冒頭はゆっくりで、6小節目から速くなり、25小節目で再び遅く、30小節目で再び速く、そして最後、46小節目から再び遅くなって終わる楽章です。筆者の見ている楽譜には、Presto、Grave、とテンポの速い遅いをこの2つの単語だけで書かれておりますが、この楽章の演奏のヒントとしては、これら、遅くなったり速くなったりする楽章を一体化させることです。
やみくもに突然速くなったり突然遅くなるだけでは、曲の流れがバラバラで、多くの曲をたて続けに演奏しているようにきこえてしまいます。それを避けます。
「遅く」から「速く」なるのはそこまで違和感はありません。例えば、5小節目までゆっくりで、6小節目から突然速いテンポになることは自然な流れとして捉えることが出来ます。問題は、速いテンポから遅くなった時の話になります。

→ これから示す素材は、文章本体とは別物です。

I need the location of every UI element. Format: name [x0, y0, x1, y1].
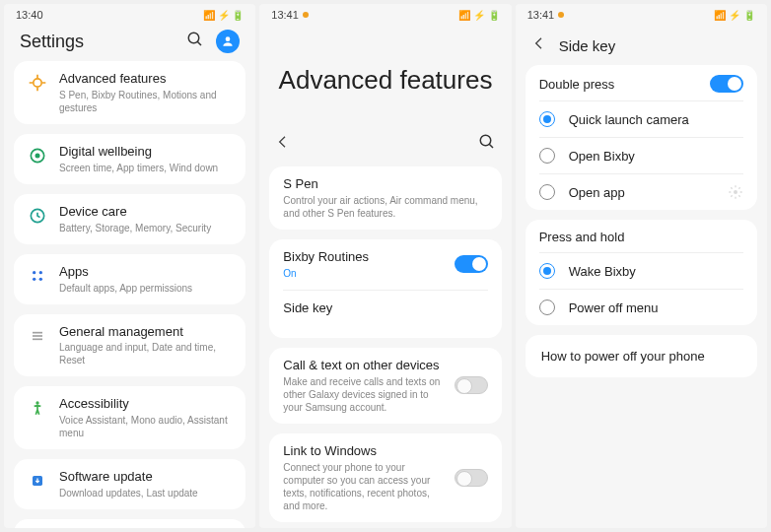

24小節までprestoで進み、25小節目で突然Graveを迎えますが、コツとして、速いテンポで得たテンションの高さを一瞬にして消さないようにします。24小節目と25小節目は25小節目を若干速く弾くことで、24小節目からのつなぎが自然になります。24小節目の2拍の速さを、次の25小節目で1拍分を8分音符に受け渡すと、25小節目はかなり速いテンポで弾くことになりますが、最初は速くても構いません。26,27,と徐々にテンポを遅くしていきます。
人間の感情とは、そうそう瞬間的に変えられるものではありません。テンションの高まりを一瞬にして消さずに、自然な流れで衰退させるように心がけます。